Riley took one involuntary half-step. W.E.A.V.E.'s three rings cinched close around her at head, chest, and hips-quiet and hard as a held breath-and held.
Echo's "Luna-" broke in the middle; she swallowed it, reset both hands on her staff, and held her line.
More than a minute passed. Marisol counted softly at Luna's ear, one calm number per breath. When Luna's eyes opened again, they did not focus at once; they caught, slid, caught again. Her first inhale came sharp, like the floor was still tipping under her.
Marisol asked immediately, low and practical: "Do you want stabilization help from me?"
"Yes," Luna said. "Slow."
Marisol kept her hands visible in Luna's line of sight, voice gentler now. "Hey. Do you want to stay down here with me a minute, or want a hand getting back to seated?"
"Seated," Luna said after one careful breath. "Slow."
Marisol did not lift her alone after that long on the floor. She glanced up, then back to Luna. "Quiet Host, can you help me bring her up? Slow and easy."

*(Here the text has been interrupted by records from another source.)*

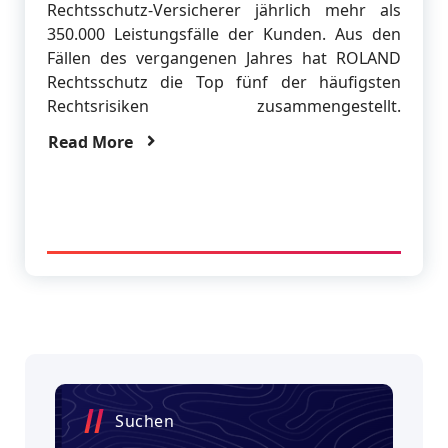
Rechtsschutz-Versicherer jährlich mehr als
350.000 Leistungsfälle der Kunden. Aus den
Fällen des vergangenen Jahres hat ROLAND
Rechtsschutz die Top fünf der häufigsten
Rechtsrisiken zusammengestellt.
Read More
Suchen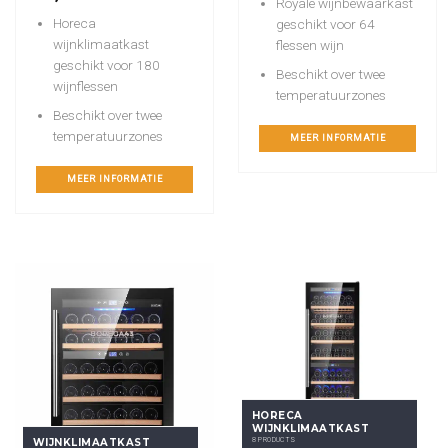
Royale wijnbewaarkast
Horeca
geschikt voor 64
wijnklimaatkast
flessen wijn
geschikt voor 180
Beschikt over twee
wijnflessen
temperatuurzones
Beschikt over twee
temperatuurzones
MEER INFORMATIE
MEER INFORMATIE
HORECA
WIJNKLIMAATKAST
WIJNKLIMAATKAST
8 PRODUCTS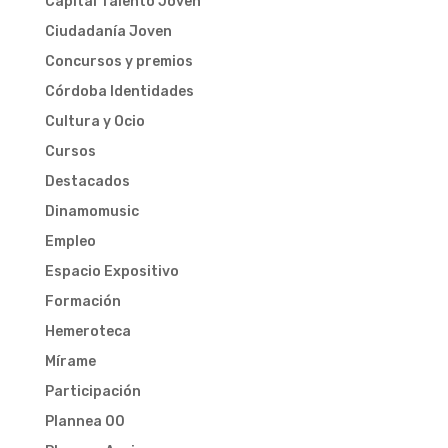
Capital Talento Joven
Ciudadanía Joven
Concursos y premios
Córdoba Identidades
Cultura y Ocio
Cursos
Destacados
Dinamomusic
Empleo
Espacio Expositivo
Formación
Hemeroteca
Mírame
Participación
Plannea 00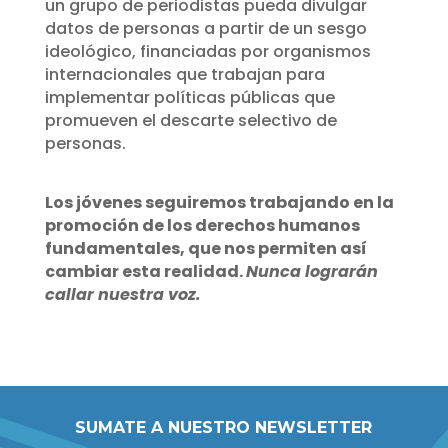
un grupo de periodistas pueda divulgar
datos de personas a partir de un sesgo
ideológico, financiadas por organismos
internacionales que trabajan para
implementar políticas públicas que
promueven el descarte selectivo de
personas.
Los jóvenes seguiremos trabajando en la
promoción de los derechos humanos
fundamentales, que nos permiten así
cambiar esta realidad.
Nunca lograrán
callar nuestra voz.
SUMATE A NUESTRO NEWSLETTER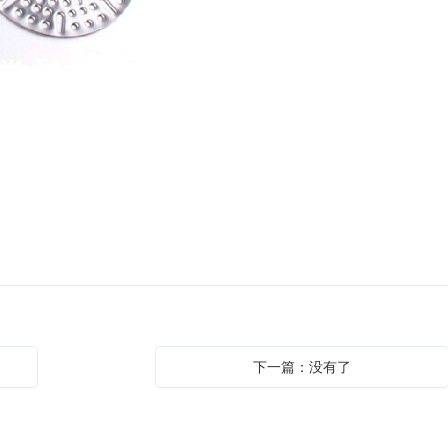
下一篇：没有了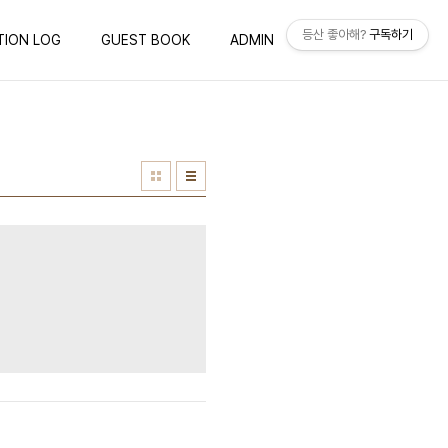
등산 좋아해?
구독하기
TION LOG
GUEST BOOK
ADMIN
WRITE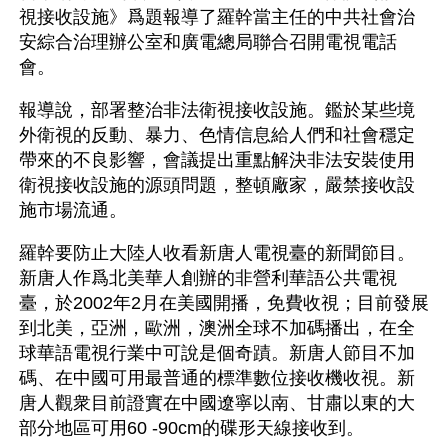
視接收設施》爲題報導了羅幹當主任的中共社會治
安綜合治理辦公室和廣電總局聯合召開電視電話
會。
報導說，部署整治非法衛視接收設施。鑑於某些境
外衛視的反動、暴力、色情信息給人們和社會穩定
帶來的不良影響，會議提出重點解決非法安裝使用
衛視接收設施的源頭問題，整頓廠家，嚴禁接收設
施市場流通。
羅幹要防止大陸人收看新唐人電視臺的新聞節目。
新唐人作爲北美華人創辦的非營利華語公共電視
臺，於2002年2月在美國開播，免費收視；目前發展
到北美，亞洲，歐洲，澳洲全球不加碼播出，在全
球華語電視行業中可說是個奇蹟。新唐人節目不加
碼、在中國可用最普通的標準數位接收機收視。新
唐人觀衆目前證實在中國遼寧以南、甘肅以東的大
部分地區可用60 -90cm的碟形天線接收到。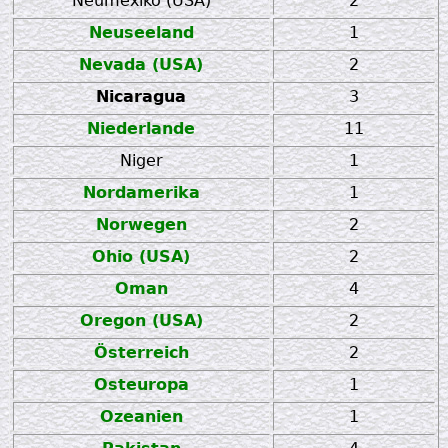
Neumexiko (USA)
2
Neuseeland
1
Nevada (USA)
2
Nicaragua
3
Niederlande
11
Niger
1
Nordamerika
1
Norwegen
2
Ohio (USA)
2
Oman
4
Oregon (USA)
2
Österreich
2
Osteuropa
1
Ozeanien
1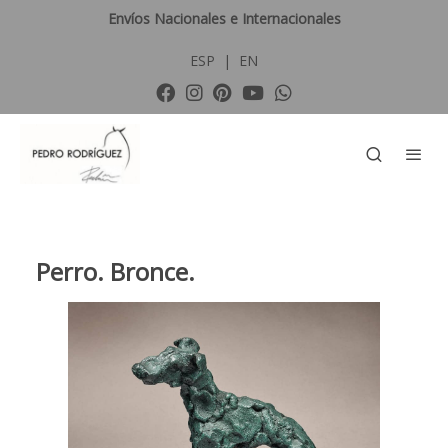
Envíos Nacionales e Internacionales
ESP
|
EN
Perro. Bronce.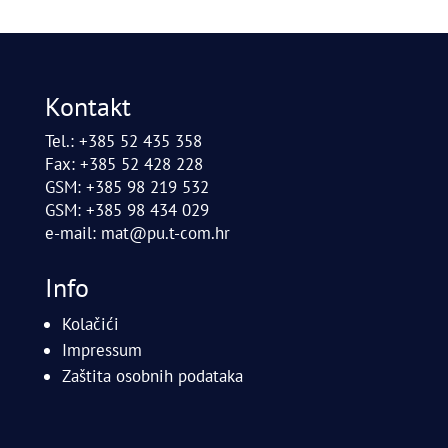
Kontakt
Tel.: +385 52 435 358
Fax: +385 52 428 228
GSM: +385 98 219 532
GSM: +385 98 434 029
e-mail:
mat@pu.t-com.hr
Info
Kolačići
Impressum
Zaštita osobnih podataka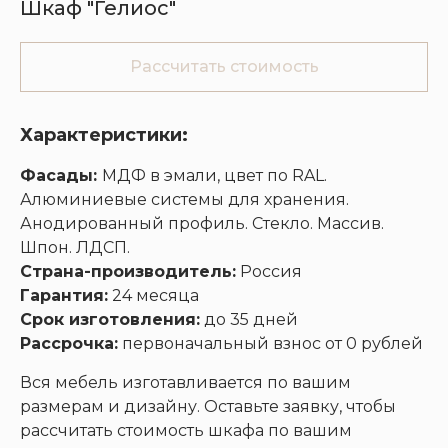
Шкаф "Гелиос"
Рассчитать стоимость
Кухни
Шкафы
Гардеробные
Диваны
Характеристики:
Фасады:
МДФ в эмали, цвет по RAL.
Алюминиевые системы для хранения.
Анодированный профиль. Стекло. Массив.
Шпон. ЛДСП.
Страна-производитель:
Россия
Гарантия:
24 месяца
Срок изготовления:
до 35 дней
Рассрочка:
первоначальный взнос от 0 рублей
Вся мебель изготавливается по вашим
размерам и дизайну. Оставьте заявку, чтобы
рассчитать стоимость шкафа по вашим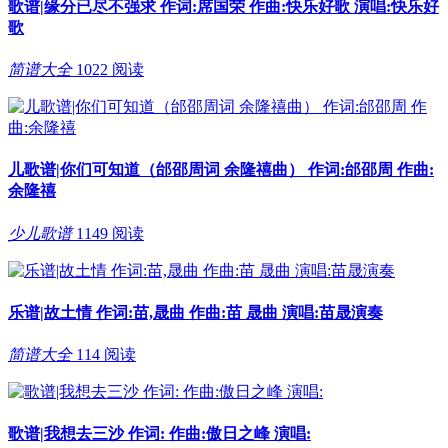
歌谱|缘分已尽不强求 作词:席国荣 作曲:快乐好歌 演唱:快乐好
歌
简谱大全
1022 阅读
儿歌谱|你们可知道（邰邵周词 余隆禧曲） 作词:邰邵周 作曲:
余隆禧
少儿歌谱
1149 阅读
乐谱|故土情 作词:苗,晟曲 作曲:苗 晟曲 演唱:苗晟演奏
简谱大全
114 阅读
歌谱|我想去三沙 作词: 作曲:傲日之峰 演唱:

The Quiet Host stepped in. The House Reader checked Leo without moving from his lane. "Can you stay seated while they move her?"
"Yes," Leo said.
With Luna's consent reconfirmed and Leo verbally settled, Marisol and the Quiet Host brought Luna up from floor to seated in one controlled transfer.
After Luna was seated and both twins had re-consented to continue, the Quiet Host asked, "Do you want water before we go further?"
"Yes," Leo said on the exhale.
Luna's answer came a second later, tired and deeply sincere. "God... yes."
Once water was in their hands and breath had evened a degree, the House Reader spoke. "Short form," she said, voice low and even. "Name the fear in one sentence each."
Luna answered first, stripped blunt by fatigue and still dragging at the joins. "I was still me the whole time, but right at the edge it felt like my clarity rules were starting to t- tear, and that scared the hell out of me."
Leo took one extra second. When he answered, his voice cracked once at the end, small and real enough that Riley felt it anyway. "I was afraid one more minute would make me unsure which warning was mine, and I don't get to be unsure there."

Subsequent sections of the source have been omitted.